Documents that an ERISA plan administrator is required to disclose include:

  • A summary plan description;
  • Modifications and changes to the plan;
  • A summary annual report;
  • A statement of accrued and vested benefits;
  • The latest Annual Report (Form 5500 series); and
  • Documents under which an employee benefit plan is established or operated (i.e., plan document and any trust agreement).

    Documents which must be disclosed on request, including a statement of accrued and vested benefits, the latest Annual Report (Form 5500), and the Plan Document.

    RECORD RETENTION

    Section 107 (29 U.S.C. § 1027) states that:

      "every person subject to a requirement to file any description or report or to certify any information...shall maintain records on the matters of which disclosure is required WHICH WILL PROVIDE IN SUFFICIENT DETAIL THE NECESSARY BASIC INFORMATION AND DATA FROM WHICH THE DOCUMENTS THUS REQUIRED MAY BE VERIFIED, EXPLAINED, OR CLARIFIED, AND CHECKED FOR ACCURACY AND COMPLETENESS, AND SHALL INCLUDE VOUCHERS, WORKSHEETS, RECEIPTS, AND APPLICABLE RESOLUTIONS, and shall keep such records available for examination for a period of not less than six years after the filing date of the documents based on the information which they contain, or six years after the date on which such documents would have been filed but for an exemption..."

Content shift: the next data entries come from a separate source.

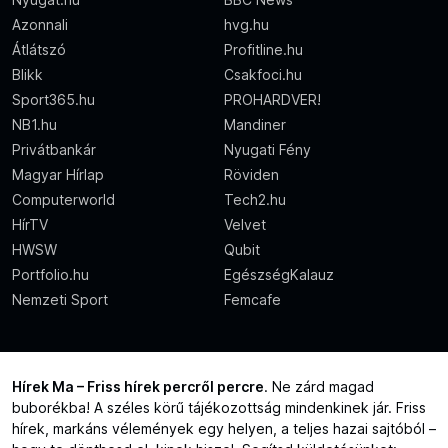
Azonnali
hvg.hu
Átlátszó
Profitline.hu
Blikk
Csakfoci.hu
Sport365.hu
PROHARDVER!
NB1.hu
Mandiner
Privátbankár
Nyugati Fény
Magyar Hírlap
Röviden
Computerworld
Tech2.hu
HírTV
Velvet
HWSW
Qubit
Portfolio.hu
EgészségKalauz
Nemzeti Sport
Femcafe
Hírek Ma – Friss hírek percről percre
. Ne zárd magad
buborékba! A széles körű tájékozottság mindenkinek jár. Friss
hírek, markáns vélemények egy helyen, a teljes hazai sajtóból –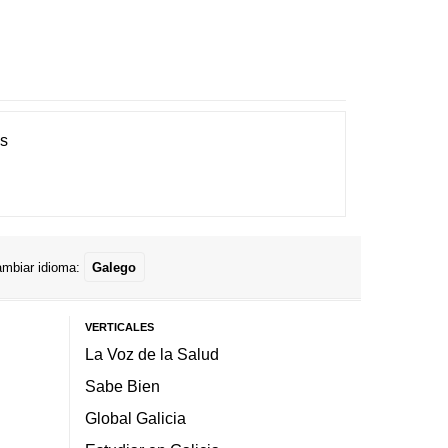
es
mbiar idioma:
Galego
VERTICALES
La Voz de la Salud
Sabe Bien
Global Galicia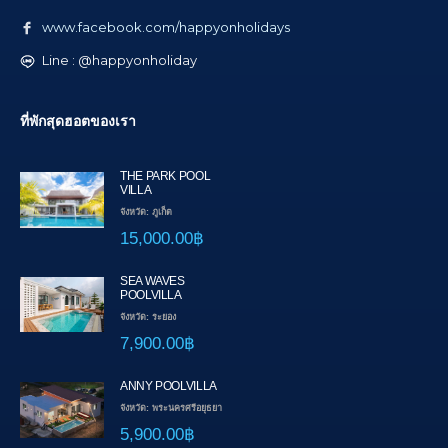
www.facebook.com/happyonholidays
Line : @happyonholiday
ที่พักสุดฮอตของเรา
THE PARK POOL
VILLA
จังหวัด: ภูเก็ต
15,000.00฿
SEA WAVES
POOLVILLA
จังหวัด: ระยอง
7,900.00฿
ANNY POOLVILLA
จังหวัด: พระนครศรีอยุธยา
5,900.00฿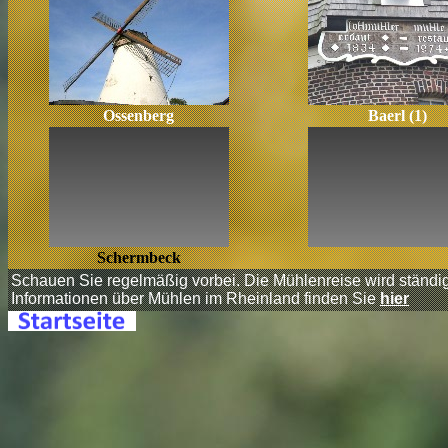
Ossenberg
Baerl (1)
Schermbeck
Schauen Sie regelmäßig vorbei.
Die Mühlenreise wird ständig
Informationen über Mühlen im Rheinland finden Sie
hier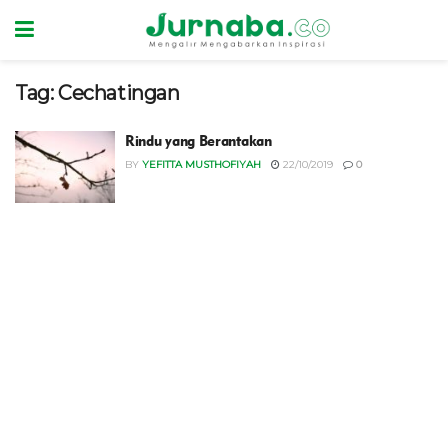
Tag:
Cechatingan
Rindu yang Berantakan
BY
YEFITTA MUSTHOFIYAH
22/10/2019
0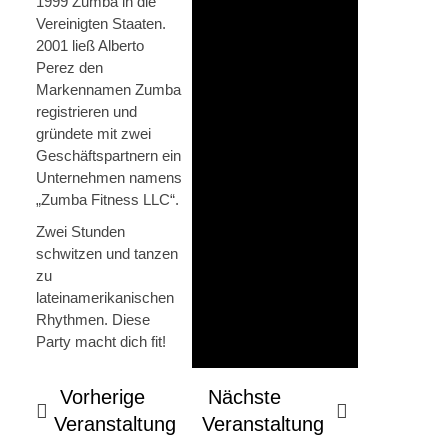
1999 Zumba in die
Vereinigten Staaten.
2001 ließ Alberto
Perez den
Markennamen Zumba
registrieren und
gründete mit zwei
Geschäftspartnern ein
Unternehmen namens
„Zumba Fitness LLC“.
Zwei Stunden
schwitzen und tanzen
zu
lateinamerikanischen
Rhythmen. Diese
Party macht dich fit!
Vorherige
Nächste
Veranstaltung
Veranstaltung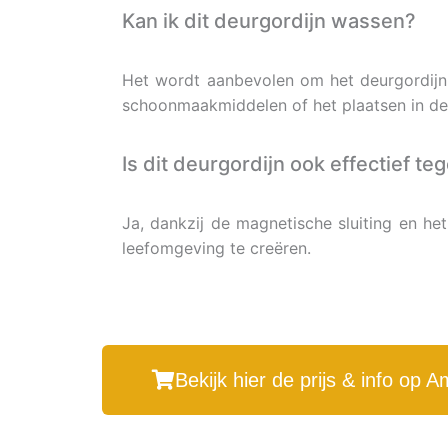
Kan ik dit deurgordijn wassen?
Het wordt aanbevolen om het deurgordijn
schoonmaakmiddelen of het plaatsen in de 
Is dit deurgordijn ook effectief te
Ja, dankzij de magnetische sluiting en he
leefomgeving te creëren.
Bekijk hier de prijs & info op 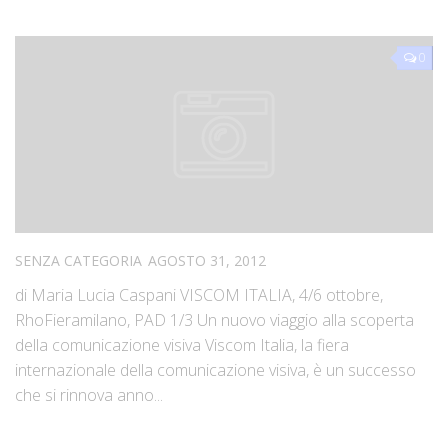
0
SENZA CATEGORIA
AGOSTO 31, 2012
di Maria Lucia Caspani VISCOM ITALIA, 4/6 ottobre,
RhoFieramilano, PAD 1/3 Un nuovo viaggio alla scoperta
della comunicazione visiva Viscom Italia, la fiera
internazionale della comunicazione visiva, è un successo
che si rinnova anno...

    EXEMPTIONS FROM REPORTING AND DISCLOSURE

    The following plans are exempt from ERISA's Reporting and Disclosure requirements:

    Any employee welfare plan which covers fewer than

    100 participants at the beginning of the plan year;

      Any employee pension or welfare plan whose benefits are provided solely from the general assets of the employeror employee organization maintaining the plan;

      Any employee pension or welfare plan whose benefits are provided exclusively through insurance contracts or policies issued by an insurance company, provided that any contributions made by the employees are forwarded to the insurance company within three months;

      Any employee welfare plan which is an apprenticeship plan that exclusively provides apprenticeship training benefits provided:

      1. that the administrator files certain information with the Secretary of Labor;

      2. ensures that the information required to be contained in such notice to the Secretary of Labor is also disclosed to employees of employers contributing to the plan who may be eligible to enroll in any course of study sponsored or established by the plan; and

      3. makes the above information available to employees upon request; or

        Any employee welfare benefit plan which provides for day care centers.

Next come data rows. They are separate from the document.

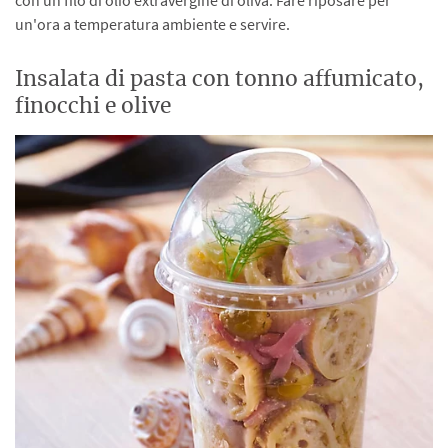
un'ora a temperatura ambiente e servire.
Insalata di pasta con tonno affumicato,
finocchi e olive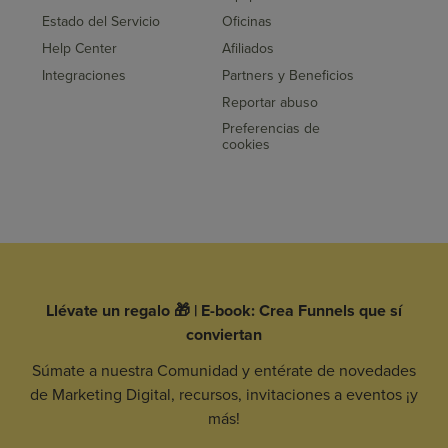
Estado del Servicio
Oficinas
Help Center
Afiliados
Integraciones
Partners y Beneficios
Reportar abuso
Preferencias de
cookies
Llévate un regalo 🎁 | E-book: Crea Funnels que sí
conviertan
Súmate a nuestra Comunidad y entérate de novedades
de Marketing Digital, recursos, invitaciones a eventos ¡y
más!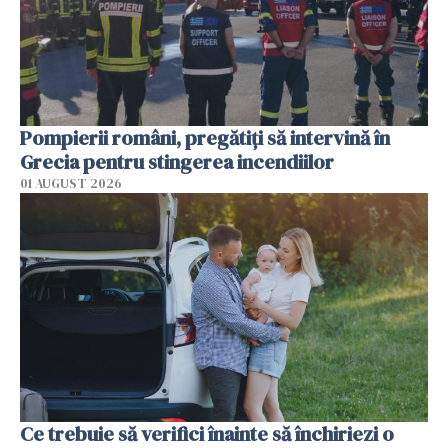
Pompierii români, pregătiţi să intervină în
Grecia pentru stingerea incendiilor
01 AUGUST 2026
Ce trebuie să verifici înainte să închiriezi o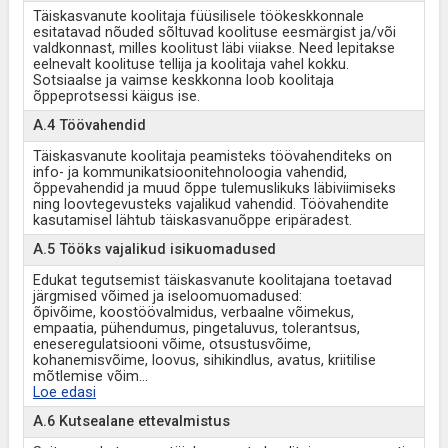
Täiskasvanute koolitaja füüsilisele töökeskkonnale
esitatavad nõuded sõltuvad koolituse eesmärgist ja/või
valdkonnast, milles koolitust läbi viiakse. Need lepitakse
eelnevalt koolituse tellija ja koolitaja vahel kokku.
Sotsiaalse ja vaimse keskkonna loob koolitaja
õppeprotsessi käigus ise.
A.4 Töövahendid
Täiskasvanute koolitaja peamisteks töövahenditeks on
info- ja kommunikatsioonitehnoloogia vahendid,
õppevahendid ja muud õppe tulemuslikuks läbiviimiseks
ning loovtegevusteks vajalikud vahendid. Töövahendite
kasutamisel lähtub täiskasvanuõppe eripäradest.
A.5 Tööks vajalikud isikuomadused
Edukat tegutsemist täiskasvanute koolitajana toetavad
järgmised võimed ja iseloomuomadused:
õpivõime, koostöövalmidus, verbaalne võimekus,
empaatia, pühendumus, pingetaluvus, tolerantsus,
eneseregulatsiooni võime, otsustusvõime,
kohanemisvõime, loovus, sihikindlus, avatus, kriitilise
mõtlemise võim
...
Loe edasi
A.6 Kutsealane ettevalmistus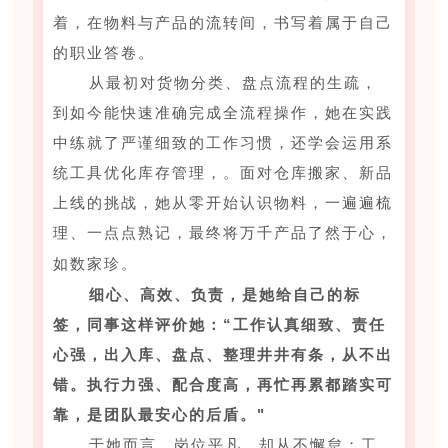
着，在物料与产品的流转间，书写着属于自己
的职业答卷。
从最初对货物分类、盘点流程的生疏，
到如今能快速准确完成全流程操作，她在实践
中练就了严谨细致的工作习惯，还学会运用系
统工具优化库存管理，。面对仓库搬家、新品
上线的挑战，她从零开始认识物料，一遍遍梳
理、一点点熟记，最终将万千产品了然于心，
如数家珍。
细心、高效、负责，是她给自己的标
签，同事这样评价她：“工作认真细致、责任
心强，出入库、盘点、整理井井有条，从不出
错。执行力强、配合度高，再忙再累都踏实可
靠，是团队最安心的后盾。"
于她而言，岗位平凡，却从不懈怠；工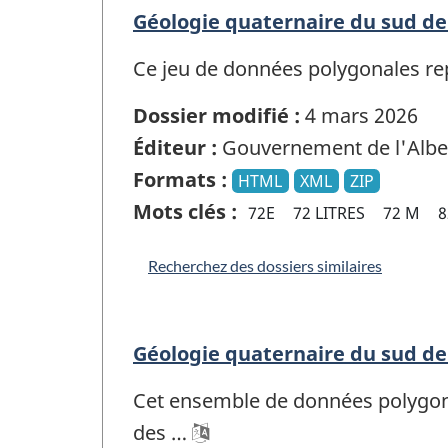
Géologie quaternaire du sud de 
Ce jeu de données polygonales repr
Dossier modifié :
4 mars 2026
Éditeur :
Gouvernement de l'Albe
Formats :
HTML
XML
ZIP
Mots clés :
72E
72 LITRES
72 M
8
Recherchez des dossiers similaires
Géologie quaternaire du sud de 
Cet ensemble de données polygonal
des …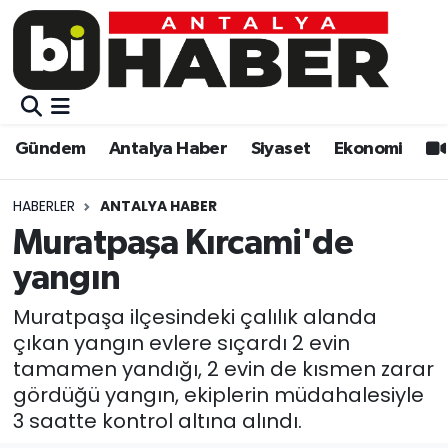
Gündem
Gündem
Muratpaşa Nöbetçi Eczaneler
Antalya Haber
Antalya Haber
Muratpaşa Hava Durumu
Gündem
Antalya Haber
Siyaset
Ekonomi
Siyaset
Siyaset
Muratpaşa Trafik Yoğunluk Haritası
HABERLER
ANTALYA HABER
Ekonomi
Eğitim
Süper Lig Puan Durumu ve Fikstür
Muratpaşa Kırcami'de
yangın
Video
Ekonomi
Tüm Manşetler
Muratpaşa ilçesindeki çalılık alanda
Eğitim
Kültür-sanat
Son Dakika Haberleri
çıkan yangın evlere sıçardı 2 evin
tamamen yandığı, 2 evin de kısmen zarar
Kültür-sanat
Sağlık
Haber Arşivi
gördüğü yangın, ekiplerin müdahalesiyle
3 saatte kontrol altına alındı.
Sağlık
Spor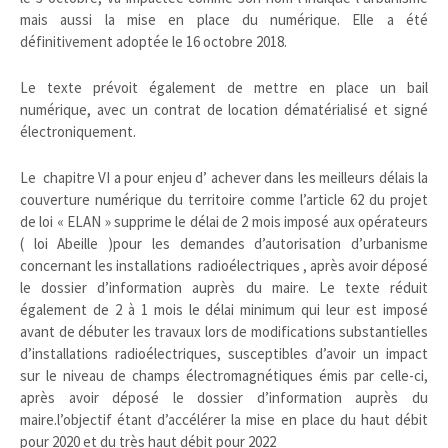
mais aussi la mise en place du numérique. Elle
a été
définitivement adoptée le 16 octobre 2018.
Le texte prévoit également de mettre en place un bail
numérique, avec un contrat de location dématérialisé et signé
électroniquement.
Le chapitre VI a pour enjeu d’ achever dans les meilleurs délais la
couverture numérique du territoire comme l’article 62 du projet
de loi « ELAN » supprime le délai de 2 mois imposé aux opérateurs
( loi Abeille )pour les demandes d’autorisation d’urbanisme
concernant les installations radioélectriques , après avoir déposé
le dossier d’information auprès du maire. Le texte réduit
également de 2 à 1 mois le délai minimum qui leur est imposé
avant de débuter les travaux lors de modifications substantielles
d’installations radioélectriques, susceptibles d’avoir un impact
sur le niveau de champs électromagnétiques émis par celle-ci,
après avoir déposé le dossier d’information auprès du
maire.l’objectif étant d’accélérer la mise en place du haut débit
pour 2020 et du très haut débit pour 2022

      EXAMPLES OF VIOLATIONS

      Omission or refusal to file with Labor Department annual financial reports (5500 series), plan description, summary plan description (29 U.S.C. §  1024);

      Omission or refusal to publish summary plan descriptions to participants (29 U.S.C. § 1024);

      Omission or refusal to furnish information concerning benefits to pension plan participants (29 U.S.C. § 1025);

      or,

      Failure to maintain records from which reports and other required documents can be verified and checked (29 U.S.C. § 1027).